Он ринулся к ней, чтобы прижать к себе и успокоить, но поймал лягающуюся ногу.
- Нет! Не-е-ет! - страшно завопила Ника и вывернулась из его рук, царапаясь.
- Ника! Это я, успокойся! - он словил ее и стал мягко сдерживать, игнорируя боль, которую приносили ее коготки. - Теперь все будет хорошо! Ника, девочка моя! Все! Все!…
Но Ника не слышала его и, похоже, не видела. Продолжала яростно вырываться, истерично крича, плача…
Эд был потрясен. Он всю жизнь обходил женщин с их истериками десятой дорогой и сейчас понятия не имел, что еще можно сделать. Поэтому просто начал баюкать ее, сомкнув объятия крепче и бесконечно повторяя:
- Это я, не бойся… Не бойся, это я…
Спустя долгое-долгое время грохот за стенами дома затих. А вместе с ним - и Ника. Она расслабилась, задышала глубже, поглаживая руку Эда там, где еще недавно ранила до крови. И, окончательно погружаясь в сон, с невыразимым облегчением еле слышно шепнула:
- Он ушел.
Русы косы, ноги босы
Жара навалилась на город - надоедливая подруга, и давила на нервы, требуя считаться со своим присутствием…
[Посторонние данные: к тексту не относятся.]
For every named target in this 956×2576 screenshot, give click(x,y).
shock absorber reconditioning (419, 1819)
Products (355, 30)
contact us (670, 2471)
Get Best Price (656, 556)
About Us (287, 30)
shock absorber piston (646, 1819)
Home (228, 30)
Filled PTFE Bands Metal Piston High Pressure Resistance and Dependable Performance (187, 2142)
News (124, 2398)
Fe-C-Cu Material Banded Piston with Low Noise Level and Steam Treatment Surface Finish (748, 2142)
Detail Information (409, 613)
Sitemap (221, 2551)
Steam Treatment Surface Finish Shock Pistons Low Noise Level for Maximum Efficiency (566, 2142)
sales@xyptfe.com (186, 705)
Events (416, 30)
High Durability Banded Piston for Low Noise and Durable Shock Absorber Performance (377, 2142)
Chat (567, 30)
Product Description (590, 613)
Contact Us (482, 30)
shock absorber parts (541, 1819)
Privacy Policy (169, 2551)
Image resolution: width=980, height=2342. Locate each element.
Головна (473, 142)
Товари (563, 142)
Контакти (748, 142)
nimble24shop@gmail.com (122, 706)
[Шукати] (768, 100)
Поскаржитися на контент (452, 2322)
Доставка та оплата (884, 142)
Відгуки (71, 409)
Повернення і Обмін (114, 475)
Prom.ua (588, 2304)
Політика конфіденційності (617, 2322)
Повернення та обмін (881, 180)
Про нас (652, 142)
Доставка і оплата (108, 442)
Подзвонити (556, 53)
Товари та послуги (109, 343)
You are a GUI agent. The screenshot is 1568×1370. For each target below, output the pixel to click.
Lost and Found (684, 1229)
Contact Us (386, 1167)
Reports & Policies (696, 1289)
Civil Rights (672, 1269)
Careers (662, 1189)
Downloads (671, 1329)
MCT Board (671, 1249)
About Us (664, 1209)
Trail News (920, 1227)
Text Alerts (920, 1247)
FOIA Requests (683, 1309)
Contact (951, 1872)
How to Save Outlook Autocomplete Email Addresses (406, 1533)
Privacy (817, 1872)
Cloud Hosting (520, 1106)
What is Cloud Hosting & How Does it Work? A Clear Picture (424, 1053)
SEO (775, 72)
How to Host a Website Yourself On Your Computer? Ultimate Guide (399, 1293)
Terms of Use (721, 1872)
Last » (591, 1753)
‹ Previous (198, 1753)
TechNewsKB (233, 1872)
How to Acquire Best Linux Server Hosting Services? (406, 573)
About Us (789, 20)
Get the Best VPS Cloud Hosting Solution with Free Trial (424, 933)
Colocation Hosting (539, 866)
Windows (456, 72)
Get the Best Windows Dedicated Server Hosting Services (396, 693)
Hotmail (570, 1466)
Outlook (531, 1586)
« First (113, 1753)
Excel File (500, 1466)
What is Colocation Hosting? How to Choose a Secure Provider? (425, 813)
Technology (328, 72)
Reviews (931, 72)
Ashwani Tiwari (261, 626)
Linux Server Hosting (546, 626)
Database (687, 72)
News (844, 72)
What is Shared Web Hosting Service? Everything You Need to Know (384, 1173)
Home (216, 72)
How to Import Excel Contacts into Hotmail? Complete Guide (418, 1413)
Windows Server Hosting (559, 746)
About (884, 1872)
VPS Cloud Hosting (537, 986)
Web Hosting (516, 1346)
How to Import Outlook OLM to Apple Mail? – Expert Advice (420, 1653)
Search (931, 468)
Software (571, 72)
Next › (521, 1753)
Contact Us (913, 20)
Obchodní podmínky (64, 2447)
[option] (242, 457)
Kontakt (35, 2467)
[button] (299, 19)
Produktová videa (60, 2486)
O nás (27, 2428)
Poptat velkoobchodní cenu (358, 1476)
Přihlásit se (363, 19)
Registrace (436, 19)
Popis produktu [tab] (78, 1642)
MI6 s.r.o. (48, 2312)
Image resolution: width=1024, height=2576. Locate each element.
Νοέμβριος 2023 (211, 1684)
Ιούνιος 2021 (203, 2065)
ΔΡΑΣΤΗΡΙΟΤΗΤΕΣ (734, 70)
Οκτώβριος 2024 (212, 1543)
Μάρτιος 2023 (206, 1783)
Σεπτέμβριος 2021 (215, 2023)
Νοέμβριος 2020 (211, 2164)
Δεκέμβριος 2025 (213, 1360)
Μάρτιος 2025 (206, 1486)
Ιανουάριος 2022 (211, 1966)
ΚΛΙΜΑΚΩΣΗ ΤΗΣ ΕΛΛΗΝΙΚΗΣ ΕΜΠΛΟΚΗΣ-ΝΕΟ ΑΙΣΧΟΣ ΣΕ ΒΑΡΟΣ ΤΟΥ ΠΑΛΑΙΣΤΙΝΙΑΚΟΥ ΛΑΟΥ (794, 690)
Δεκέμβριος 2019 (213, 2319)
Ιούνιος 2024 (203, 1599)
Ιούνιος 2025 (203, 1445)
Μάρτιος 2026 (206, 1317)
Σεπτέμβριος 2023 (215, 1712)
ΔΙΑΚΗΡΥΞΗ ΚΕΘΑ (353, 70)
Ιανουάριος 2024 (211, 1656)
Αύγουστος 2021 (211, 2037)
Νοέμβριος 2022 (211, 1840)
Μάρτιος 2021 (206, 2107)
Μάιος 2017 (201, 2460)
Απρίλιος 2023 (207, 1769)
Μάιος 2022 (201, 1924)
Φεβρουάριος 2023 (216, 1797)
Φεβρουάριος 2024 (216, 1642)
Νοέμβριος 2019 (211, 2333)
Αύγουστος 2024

Под ее душным покровом сны перерастали в кошмары, желания приобретали извращенный оттенок, а сдерживаемое обычно раздражение становилось практически неконтролируемым.
Масла в огонь подливали пробки. На раскаленной сковороде, в которую превратилась дорога, оплывающие потом водители сигналили, высовывались из окон и, обмахиваясь кто газетой, кто мокрым носовым платком, испускали в небо очереди патетической, бессмысленной брани… Казалось, еще пару дней жары, и здесь точно кого-то убьют.
Эд мучился вместе со всеми в «тянучке» - задыхался, потел, безнадежно мечтая въехать с размаху в обжигающе-льдистый сугроб величиной с Эверест и остаться в нем навсегда - замурованным в снегу, прохладным и счастливым…
В один из таких дней вечером он припарковался у калитки совсем измочаленный. Вылез из шипящей машины и поплелся к дому, напоминая самому себе несвежего покойника, который никак не доберется до благословенного свежевыкопанного приюта.
Волна прохлады из распахнутой двери коснулась его, приветствуя, заставляя прикрыть глаза в немом блаженстве…
Но тут подлетела Ника.
Обхватила с противоестественным при такой температуре энтузиазмом и принялась покрывать страстными поцелуями. Ее руки дрожали, а пряди, так и норовившие влезть Эду в рот, пахли медью и солнцем, почти обжигали…
Оглушенный, он замер на миг посреди коридора. Потом взмолился: «Ник, ну хватит! Жарко же», - и попытался осторожно разомкнуть полный нежности, но крепкий захват на собственном затылке.